I'm working on an audio processing system that sometimes requires that the same audio be resampled twice. The first resampling of the audio from FFmpeg works fine, the second results in distorted audio. I've reproduced this problem by modifying the resampling_audio example provided by FFmpeg. How do I convert the same audio twice using swr_convert?
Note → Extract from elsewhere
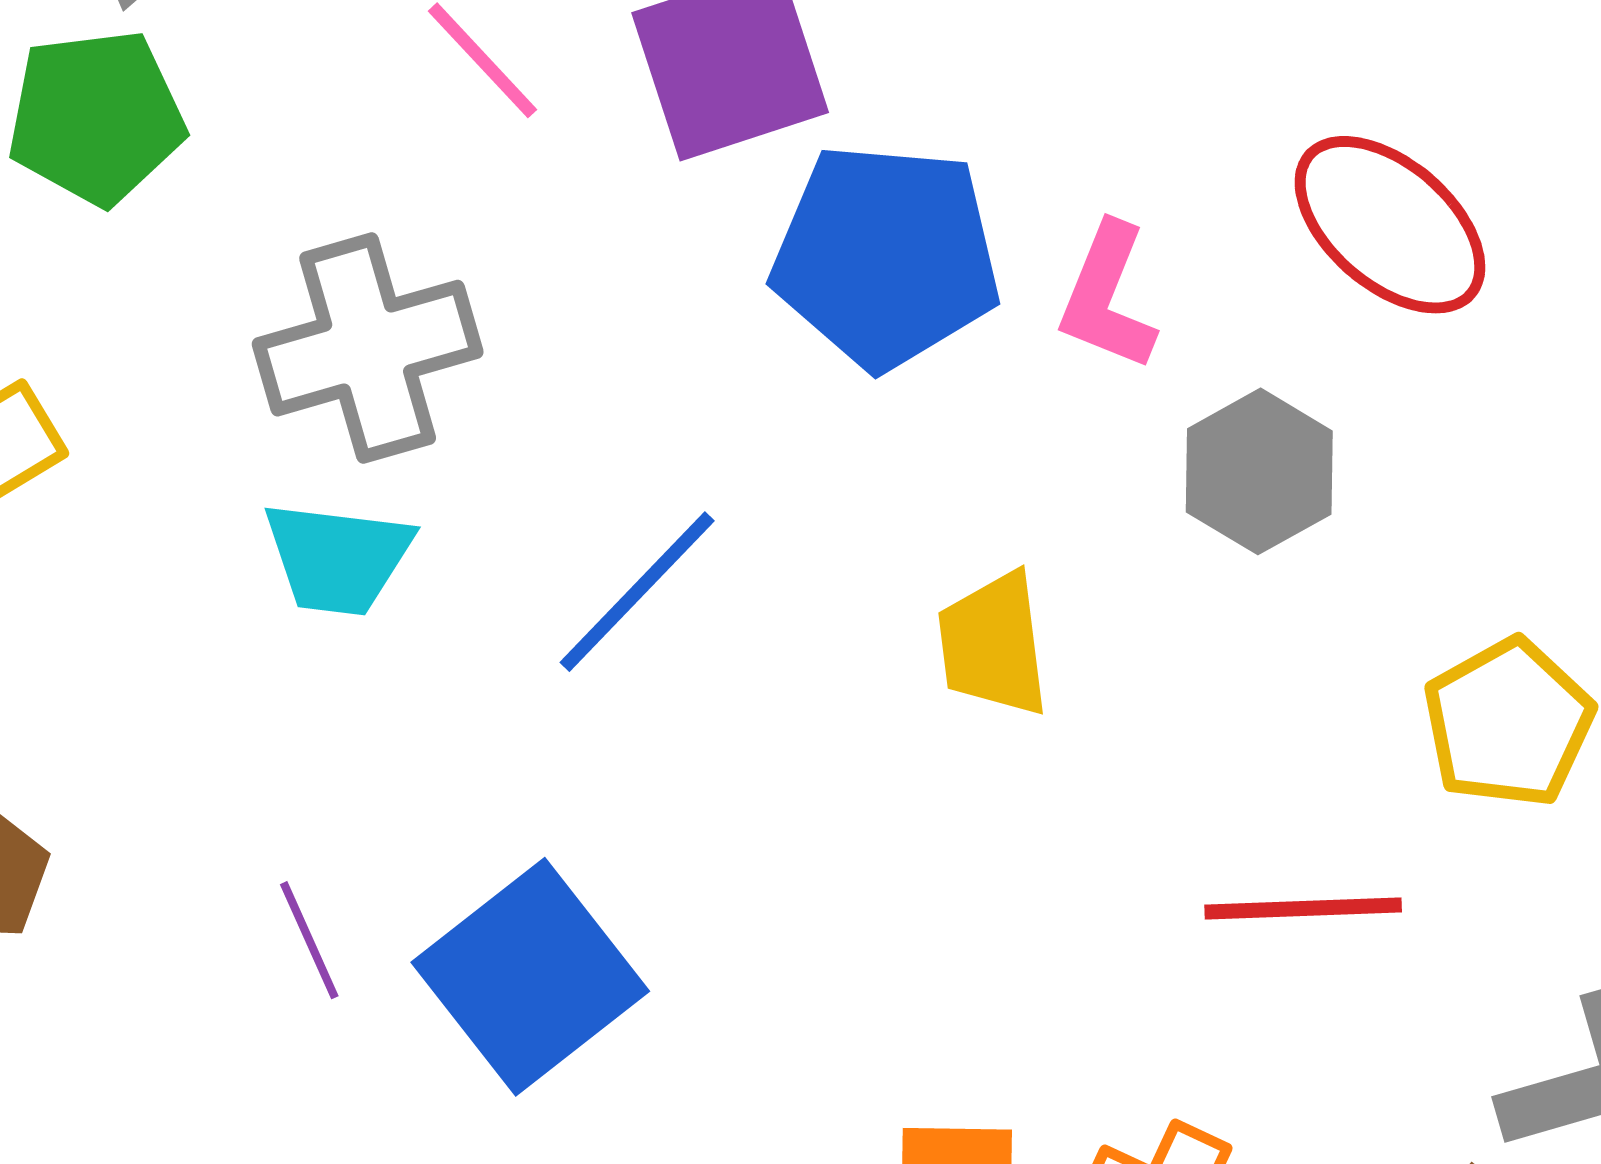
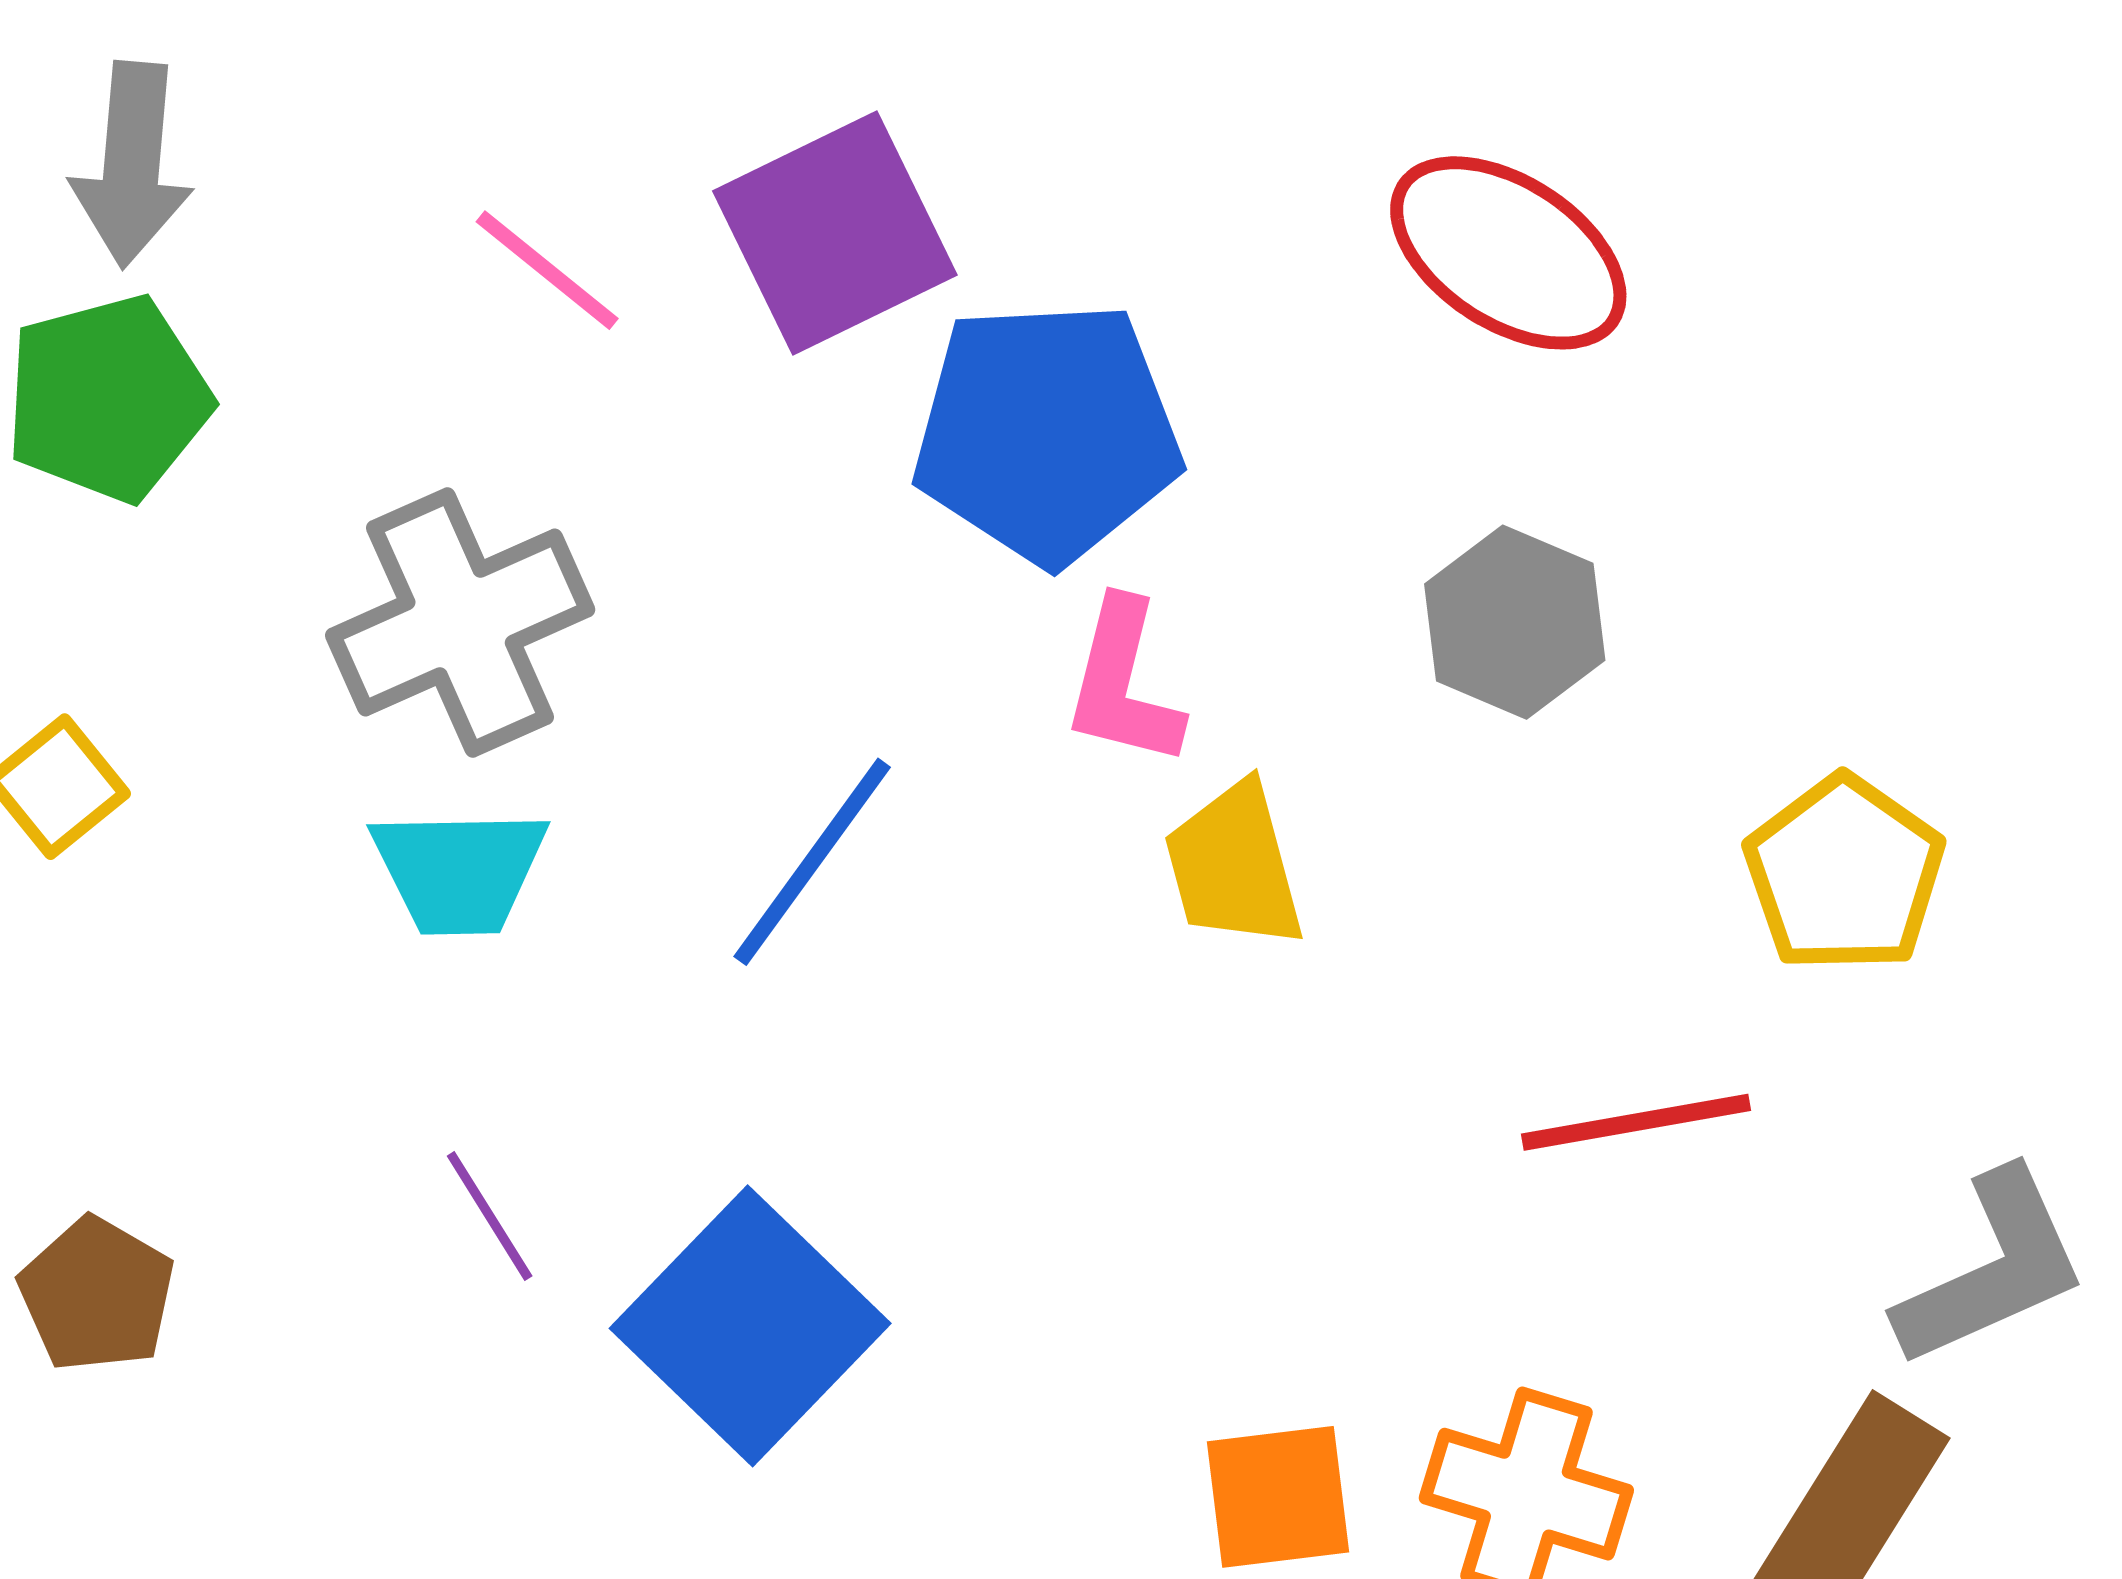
red ellipse: (1390, 225) -> (1508, 253), moved
pink L-shape: (1107, 297) -> (1123, 683), moved
purple line: (309, 940) -> (490, 1216), moved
Below I've attached a modified version of the resampling_audio example. In order to reproduce the issue, follow these steps:

Clone FFmepg project at https://github.com/FFmpeg/FFmpeg
Run ./configure
Run make -j4 examples (this will take awhile the first time)
Run doc/examples/resampling_audio to produce expected output
Replace doc/examples/resampling_audio.c with the version I've attached below
Run make -j4 examples
Run doc/examples/resampling_audio again (with new args) to output two new files (one for each conversion).
Import each file into Audacity as raw data, the first file should be 44100 Hz, the second should be 32000 Hz.
The first file will sound the same as the original, the second file will be distorted.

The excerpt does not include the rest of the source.